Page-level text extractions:

=== Begin Enclosure ===

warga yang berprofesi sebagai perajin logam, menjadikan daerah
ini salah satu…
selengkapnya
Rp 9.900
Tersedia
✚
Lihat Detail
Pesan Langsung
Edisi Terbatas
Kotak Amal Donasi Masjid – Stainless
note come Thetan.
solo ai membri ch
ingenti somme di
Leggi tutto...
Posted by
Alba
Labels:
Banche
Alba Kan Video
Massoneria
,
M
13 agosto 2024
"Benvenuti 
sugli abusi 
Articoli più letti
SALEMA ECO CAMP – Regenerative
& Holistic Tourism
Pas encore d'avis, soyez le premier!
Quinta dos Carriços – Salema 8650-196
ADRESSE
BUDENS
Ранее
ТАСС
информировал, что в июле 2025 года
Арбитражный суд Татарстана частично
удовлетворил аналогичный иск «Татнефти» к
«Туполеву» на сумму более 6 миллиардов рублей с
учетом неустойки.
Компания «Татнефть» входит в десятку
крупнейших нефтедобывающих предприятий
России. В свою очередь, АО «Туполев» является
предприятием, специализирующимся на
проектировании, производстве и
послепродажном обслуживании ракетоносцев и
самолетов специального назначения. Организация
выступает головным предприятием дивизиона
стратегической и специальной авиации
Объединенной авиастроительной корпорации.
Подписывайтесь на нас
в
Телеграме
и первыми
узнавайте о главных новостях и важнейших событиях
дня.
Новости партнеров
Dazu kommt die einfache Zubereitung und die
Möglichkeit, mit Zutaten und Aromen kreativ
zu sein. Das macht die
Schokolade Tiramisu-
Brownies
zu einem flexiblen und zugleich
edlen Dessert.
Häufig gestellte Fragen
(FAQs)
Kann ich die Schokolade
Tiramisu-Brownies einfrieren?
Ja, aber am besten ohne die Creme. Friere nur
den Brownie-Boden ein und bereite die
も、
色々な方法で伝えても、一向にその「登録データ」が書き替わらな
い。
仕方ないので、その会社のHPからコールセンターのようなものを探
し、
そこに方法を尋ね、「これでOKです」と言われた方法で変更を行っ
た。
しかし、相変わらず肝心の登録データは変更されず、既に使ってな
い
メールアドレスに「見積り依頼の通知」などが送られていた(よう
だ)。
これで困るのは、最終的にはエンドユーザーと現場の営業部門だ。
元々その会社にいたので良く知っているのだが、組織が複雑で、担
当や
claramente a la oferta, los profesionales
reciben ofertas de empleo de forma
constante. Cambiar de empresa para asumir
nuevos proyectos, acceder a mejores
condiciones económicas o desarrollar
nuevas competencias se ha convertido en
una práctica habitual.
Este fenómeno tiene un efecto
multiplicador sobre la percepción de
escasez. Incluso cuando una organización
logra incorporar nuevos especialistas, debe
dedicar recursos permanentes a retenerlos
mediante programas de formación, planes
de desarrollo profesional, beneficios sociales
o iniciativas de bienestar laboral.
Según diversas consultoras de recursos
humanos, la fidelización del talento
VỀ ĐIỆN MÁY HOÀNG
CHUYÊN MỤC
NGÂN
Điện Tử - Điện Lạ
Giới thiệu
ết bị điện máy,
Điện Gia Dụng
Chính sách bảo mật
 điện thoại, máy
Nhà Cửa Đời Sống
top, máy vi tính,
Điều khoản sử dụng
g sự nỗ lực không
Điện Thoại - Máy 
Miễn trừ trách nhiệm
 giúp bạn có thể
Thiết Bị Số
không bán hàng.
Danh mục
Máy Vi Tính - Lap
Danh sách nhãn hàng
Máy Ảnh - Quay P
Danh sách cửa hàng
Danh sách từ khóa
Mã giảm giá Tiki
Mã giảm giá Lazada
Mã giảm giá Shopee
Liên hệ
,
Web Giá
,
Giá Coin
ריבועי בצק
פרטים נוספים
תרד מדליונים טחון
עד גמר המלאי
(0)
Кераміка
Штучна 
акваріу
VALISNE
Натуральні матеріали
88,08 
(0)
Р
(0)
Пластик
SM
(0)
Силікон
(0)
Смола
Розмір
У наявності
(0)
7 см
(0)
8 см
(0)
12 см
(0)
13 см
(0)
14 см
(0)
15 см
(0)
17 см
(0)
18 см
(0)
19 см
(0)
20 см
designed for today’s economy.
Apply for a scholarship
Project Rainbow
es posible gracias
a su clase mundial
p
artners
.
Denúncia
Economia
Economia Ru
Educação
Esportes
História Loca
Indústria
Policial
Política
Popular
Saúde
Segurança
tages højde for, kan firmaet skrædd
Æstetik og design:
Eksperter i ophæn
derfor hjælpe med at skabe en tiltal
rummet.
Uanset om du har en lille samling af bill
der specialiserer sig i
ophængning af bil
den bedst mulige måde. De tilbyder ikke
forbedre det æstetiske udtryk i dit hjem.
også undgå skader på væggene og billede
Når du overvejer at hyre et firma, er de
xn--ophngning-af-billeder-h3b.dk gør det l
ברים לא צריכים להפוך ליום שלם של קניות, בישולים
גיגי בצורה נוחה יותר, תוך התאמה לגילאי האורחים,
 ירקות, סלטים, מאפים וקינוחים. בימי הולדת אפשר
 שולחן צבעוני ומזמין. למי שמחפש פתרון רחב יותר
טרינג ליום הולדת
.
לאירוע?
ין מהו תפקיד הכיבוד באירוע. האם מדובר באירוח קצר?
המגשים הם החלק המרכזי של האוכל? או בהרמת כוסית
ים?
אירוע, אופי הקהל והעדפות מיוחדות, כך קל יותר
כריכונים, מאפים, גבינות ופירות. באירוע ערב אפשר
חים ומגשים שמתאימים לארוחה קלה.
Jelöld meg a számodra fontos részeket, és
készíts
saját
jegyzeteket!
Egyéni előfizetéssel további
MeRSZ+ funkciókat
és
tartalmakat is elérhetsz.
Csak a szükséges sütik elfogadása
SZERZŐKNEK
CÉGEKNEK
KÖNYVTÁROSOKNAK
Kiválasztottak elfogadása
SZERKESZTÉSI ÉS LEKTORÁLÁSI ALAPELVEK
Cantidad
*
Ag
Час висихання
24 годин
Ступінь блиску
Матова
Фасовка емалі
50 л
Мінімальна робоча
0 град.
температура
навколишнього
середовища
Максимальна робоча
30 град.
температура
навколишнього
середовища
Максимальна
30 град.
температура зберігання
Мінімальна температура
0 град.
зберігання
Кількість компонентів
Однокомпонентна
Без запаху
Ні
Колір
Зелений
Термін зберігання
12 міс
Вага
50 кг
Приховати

=== End Enclosure ===

Output the lines of the records above exactly as they appear, from the line containing "Mã giảm giá Lazada" through the line containing "designed for today’s economy.".

Mã giảm giá Lazada
Mã giảm giá Shopee
Liên hệ
,
Web Giá
,
Giá Coin
ריבועי בצק
פרטים נוספים
תרד מדליונים טחון
עד גמר המלאי
(0)
Кераміка
Штучна 
акваріу
VALISNE
Натуральні матеріали
88,08 
(0)
Р
(0)
Пластик
SM
(0)
Силікон
(0)
Смола
Розмір
У наявності
(0)
7 см
(0)
8 см
(0)
12 см
(0)
13 см
(0)
14 см
(0)
15 см
(0)
17 см
(0)
18 см
(0)
19 см
(0)
20 см
designed for today’s economy.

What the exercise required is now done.